Task statement. The lines from the start of the records through the one containing "Written Report" are to be transcribed exactly, and nothing else.

Excerpted records.
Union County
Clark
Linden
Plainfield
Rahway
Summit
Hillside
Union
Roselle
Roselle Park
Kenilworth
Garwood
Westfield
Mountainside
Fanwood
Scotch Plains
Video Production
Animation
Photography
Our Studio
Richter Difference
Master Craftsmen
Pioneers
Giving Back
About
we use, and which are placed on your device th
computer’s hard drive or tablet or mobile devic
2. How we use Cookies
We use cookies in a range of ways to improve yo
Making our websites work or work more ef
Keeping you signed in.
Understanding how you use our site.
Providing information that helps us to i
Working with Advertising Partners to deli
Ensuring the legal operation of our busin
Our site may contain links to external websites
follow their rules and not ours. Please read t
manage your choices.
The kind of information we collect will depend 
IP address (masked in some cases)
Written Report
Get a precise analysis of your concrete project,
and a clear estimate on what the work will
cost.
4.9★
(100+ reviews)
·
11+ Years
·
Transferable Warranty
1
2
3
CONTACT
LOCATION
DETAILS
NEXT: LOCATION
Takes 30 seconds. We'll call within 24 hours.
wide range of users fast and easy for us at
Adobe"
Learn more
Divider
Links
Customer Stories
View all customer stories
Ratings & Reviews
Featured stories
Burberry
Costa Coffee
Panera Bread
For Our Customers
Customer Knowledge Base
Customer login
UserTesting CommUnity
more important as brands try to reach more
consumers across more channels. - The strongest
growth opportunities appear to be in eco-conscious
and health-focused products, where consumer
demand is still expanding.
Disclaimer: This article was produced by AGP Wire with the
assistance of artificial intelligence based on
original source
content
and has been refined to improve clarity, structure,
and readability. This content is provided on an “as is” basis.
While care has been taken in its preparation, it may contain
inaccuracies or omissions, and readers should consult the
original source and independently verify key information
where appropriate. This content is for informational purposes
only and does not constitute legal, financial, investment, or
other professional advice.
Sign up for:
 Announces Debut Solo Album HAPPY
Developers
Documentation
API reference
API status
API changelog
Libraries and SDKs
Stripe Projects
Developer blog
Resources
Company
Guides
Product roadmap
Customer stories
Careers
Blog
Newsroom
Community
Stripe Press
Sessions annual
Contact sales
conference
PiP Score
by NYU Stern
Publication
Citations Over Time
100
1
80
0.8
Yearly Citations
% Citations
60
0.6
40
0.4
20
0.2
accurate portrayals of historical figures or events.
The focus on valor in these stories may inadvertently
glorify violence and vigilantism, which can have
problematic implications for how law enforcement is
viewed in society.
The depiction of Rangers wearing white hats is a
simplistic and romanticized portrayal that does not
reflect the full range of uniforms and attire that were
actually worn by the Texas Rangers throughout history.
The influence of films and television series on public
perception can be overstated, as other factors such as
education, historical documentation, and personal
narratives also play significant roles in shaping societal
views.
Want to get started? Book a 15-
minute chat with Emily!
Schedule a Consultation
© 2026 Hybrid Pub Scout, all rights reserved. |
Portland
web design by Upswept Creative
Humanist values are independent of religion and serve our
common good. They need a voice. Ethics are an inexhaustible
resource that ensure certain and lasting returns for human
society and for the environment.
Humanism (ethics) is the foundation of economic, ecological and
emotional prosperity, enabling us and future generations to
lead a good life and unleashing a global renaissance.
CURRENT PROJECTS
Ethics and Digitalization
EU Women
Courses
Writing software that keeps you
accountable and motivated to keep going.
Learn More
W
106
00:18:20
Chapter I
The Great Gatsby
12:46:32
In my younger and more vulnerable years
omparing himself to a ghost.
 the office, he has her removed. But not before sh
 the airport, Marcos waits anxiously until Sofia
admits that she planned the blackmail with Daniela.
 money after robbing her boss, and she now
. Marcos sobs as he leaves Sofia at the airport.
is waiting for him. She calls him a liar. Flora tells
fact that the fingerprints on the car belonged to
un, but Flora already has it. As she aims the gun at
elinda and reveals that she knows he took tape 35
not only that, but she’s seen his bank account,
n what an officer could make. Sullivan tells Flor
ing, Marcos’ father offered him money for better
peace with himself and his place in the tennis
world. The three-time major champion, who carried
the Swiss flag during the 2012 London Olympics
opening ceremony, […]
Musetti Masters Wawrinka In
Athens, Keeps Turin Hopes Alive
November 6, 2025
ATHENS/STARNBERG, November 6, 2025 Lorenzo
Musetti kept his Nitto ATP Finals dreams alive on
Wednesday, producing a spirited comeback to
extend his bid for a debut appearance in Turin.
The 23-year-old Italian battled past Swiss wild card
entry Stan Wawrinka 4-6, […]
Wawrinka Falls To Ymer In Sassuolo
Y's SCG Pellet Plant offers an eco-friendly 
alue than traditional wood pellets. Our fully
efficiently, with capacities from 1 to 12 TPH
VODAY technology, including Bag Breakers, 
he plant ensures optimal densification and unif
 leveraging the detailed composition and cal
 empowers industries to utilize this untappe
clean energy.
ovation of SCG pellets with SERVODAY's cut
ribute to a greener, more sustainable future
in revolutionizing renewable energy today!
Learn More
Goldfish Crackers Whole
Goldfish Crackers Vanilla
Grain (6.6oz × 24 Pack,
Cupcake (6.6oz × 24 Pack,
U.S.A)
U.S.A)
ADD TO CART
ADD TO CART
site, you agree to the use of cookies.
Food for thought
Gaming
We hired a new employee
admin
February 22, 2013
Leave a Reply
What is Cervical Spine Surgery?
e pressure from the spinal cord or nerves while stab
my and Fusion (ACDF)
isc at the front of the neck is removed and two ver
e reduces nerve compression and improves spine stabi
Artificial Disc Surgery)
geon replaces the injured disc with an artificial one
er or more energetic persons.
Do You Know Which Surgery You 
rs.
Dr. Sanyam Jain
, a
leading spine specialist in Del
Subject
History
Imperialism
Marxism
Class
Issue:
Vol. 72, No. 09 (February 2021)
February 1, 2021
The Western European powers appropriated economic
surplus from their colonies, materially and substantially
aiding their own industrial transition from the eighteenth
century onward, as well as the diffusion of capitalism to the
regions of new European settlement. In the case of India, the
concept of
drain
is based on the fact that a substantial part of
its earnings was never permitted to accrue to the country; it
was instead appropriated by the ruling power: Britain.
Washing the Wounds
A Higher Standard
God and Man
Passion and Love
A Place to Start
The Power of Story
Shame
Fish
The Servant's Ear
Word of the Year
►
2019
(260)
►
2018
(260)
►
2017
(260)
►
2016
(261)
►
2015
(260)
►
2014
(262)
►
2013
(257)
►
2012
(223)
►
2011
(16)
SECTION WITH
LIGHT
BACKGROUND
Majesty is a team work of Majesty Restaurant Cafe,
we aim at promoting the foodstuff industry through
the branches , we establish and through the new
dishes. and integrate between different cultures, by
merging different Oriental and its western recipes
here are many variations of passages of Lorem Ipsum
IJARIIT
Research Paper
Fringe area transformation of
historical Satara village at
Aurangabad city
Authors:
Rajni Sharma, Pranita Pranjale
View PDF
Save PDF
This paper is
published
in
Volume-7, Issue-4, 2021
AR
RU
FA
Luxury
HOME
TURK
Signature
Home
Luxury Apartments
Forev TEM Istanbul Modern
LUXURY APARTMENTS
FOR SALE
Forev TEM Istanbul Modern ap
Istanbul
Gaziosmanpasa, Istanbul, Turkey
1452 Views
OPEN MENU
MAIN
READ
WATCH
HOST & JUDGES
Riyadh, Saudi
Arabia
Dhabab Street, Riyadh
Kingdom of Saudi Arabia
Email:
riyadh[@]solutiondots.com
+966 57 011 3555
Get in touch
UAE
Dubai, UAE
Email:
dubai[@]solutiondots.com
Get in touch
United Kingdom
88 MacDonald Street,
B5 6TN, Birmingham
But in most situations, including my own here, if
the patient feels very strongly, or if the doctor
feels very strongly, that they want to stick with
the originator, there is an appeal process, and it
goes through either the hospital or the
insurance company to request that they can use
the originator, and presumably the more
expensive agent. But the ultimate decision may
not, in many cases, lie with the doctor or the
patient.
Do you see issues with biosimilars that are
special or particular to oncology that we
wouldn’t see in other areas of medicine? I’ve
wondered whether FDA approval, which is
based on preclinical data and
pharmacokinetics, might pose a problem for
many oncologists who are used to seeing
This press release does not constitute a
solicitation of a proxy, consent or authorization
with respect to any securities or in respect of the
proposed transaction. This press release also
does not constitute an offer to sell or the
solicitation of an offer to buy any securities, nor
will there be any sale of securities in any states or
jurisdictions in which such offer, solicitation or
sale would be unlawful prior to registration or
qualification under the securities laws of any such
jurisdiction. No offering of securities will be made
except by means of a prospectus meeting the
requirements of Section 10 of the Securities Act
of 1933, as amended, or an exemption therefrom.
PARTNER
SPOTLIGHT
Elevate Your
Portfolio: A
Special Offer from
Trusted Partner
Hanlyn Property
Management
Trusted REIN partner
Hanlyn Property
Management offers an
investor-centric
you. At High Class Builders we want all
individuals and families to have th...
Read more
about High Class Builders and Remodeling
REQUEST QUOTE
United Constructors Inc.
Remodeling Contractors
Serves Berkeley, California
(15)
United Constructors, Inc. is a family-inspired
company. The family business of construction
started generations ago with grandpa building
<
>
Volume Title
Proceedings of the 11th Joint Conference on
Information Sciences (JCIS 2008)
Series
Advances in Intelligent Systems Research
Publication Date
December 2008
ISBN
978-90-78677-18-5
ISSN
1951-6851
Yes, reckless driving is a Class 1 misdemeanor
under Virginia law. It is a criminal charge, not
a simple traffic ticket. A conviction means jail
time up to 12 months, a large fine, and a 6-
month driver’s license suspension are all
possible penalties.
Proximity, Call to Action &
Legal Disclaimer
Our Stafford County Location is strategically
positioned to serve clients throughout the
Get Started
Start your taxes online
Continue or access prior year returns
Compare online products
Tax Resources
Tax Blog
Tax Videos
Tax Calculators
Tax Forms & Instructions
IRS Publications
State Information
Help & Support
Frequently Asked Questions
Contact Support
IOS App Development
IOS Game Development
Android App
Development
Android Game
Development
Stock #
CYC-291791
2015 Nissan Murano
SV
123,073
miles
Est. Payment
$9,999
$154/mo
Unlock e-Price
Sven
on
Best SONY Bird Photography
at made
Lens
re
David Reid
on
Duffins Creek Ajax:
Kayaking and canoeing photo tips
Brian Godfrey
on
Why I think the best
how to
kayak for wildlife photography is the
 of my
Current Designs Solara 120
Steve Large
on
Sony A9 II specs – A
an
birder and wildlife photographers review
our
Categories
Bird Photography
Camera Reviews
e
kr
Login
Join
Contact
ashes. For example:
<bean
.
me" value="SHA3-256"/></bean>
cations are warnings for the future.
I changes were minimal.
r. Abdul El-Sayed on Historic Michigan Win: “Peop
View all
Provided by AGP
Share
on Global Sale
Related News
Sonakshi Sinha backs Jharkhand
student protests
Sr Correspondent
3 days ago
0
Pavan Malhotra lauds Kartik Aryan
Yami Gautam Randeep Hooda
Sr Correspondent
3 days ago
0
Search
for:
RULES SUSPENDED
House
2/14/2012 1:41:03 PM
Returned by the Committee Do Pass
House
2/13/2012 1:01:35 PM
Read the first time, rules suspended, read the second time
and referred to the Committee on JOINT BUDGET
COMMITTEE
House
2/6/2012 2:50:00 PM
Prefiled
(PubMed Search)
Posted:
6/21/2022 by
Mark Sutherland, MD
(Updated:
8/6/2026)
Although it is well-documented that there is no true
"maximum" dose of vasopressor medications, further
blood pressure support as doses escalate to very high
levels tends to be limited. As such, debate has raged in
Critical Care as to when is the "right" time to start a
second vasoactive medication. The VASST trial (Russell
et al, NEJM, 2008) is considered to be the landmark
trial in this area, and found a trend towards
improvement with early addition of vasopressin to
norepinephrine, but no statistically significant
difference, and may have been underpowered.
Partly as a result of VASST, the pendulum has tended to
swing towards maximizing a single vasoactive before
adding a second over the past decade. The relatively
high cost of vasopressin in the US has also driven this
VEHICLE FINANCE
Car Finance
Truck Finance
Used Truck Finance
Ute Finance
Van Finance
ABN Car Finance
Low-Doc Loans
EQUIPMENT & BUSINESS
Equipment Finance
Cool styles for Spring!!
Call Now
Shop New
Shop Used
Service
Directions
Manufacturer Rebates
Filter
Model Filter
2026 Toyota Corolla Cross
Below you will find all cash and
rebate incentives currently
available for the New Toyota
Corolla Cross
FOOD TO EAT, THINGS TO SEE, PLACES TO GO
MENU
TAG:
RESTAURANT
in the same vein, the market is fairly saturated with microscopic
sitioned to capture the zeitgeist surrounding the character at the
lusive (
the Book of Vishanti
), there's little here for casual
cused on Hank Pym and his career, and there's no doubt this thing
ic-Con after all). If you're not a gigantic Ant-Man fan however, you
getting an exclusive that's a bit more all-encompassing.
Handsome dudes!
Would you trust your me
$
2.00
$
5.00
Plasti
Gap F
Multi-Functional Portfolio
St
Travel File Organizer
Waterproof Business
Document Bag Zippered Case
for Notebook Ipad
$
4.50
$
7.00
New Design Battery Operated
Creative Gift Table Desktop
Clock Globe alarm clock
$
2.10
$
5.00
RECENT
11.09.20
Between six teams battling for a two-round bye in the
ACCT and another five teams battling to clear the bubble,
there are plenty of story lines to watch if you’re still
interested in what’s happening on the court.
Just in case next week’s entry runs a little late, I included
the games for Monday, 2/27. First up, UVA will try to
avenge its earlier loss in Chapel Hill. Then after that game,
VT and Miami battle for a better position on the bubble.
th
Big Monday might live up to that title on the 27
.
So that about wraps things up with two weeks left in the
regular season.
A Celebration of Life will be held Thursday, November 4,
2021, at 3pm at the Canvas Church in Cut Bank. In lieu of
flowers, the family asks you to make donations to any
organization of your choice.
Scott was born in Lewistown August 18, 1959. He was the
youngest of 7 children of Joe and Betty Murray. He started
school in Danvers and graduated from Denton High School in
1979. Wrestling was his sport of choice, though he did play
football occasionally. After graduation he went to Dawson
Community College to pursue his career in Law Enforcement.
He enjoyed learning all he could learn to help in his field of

Expected output.
Union County
Clark
Linden
Plainfield
Rahway
Summit
Hillside
Union
Roselle
Roselle Park
Kenilworth
Garwood
Westfield
Mountainside
Fanwood
Scotch Plains
Video Production
Animation
Photography
Our Studio
Richter Difference
Master Craftsmen
Pioneers
Giving Back
About
we use, and which are placed on your device th
computer’s hard drive or tablet or mobile devic
2. How we use Cookies
We use cookies in a range of ways to improve yo
Making our websites work or work more ef
Keeping you signed in.
Understanding how you use our site.
Providing information that helps us to i
Working with Advertising Partners to deli
Ensuring the legal operation of our busin
Our site may contain links to external websites
follow their rules and not ours. Please read t
manage your choices.
The kind of information we collect will depend 
IP address (masked in some cases)
Written Report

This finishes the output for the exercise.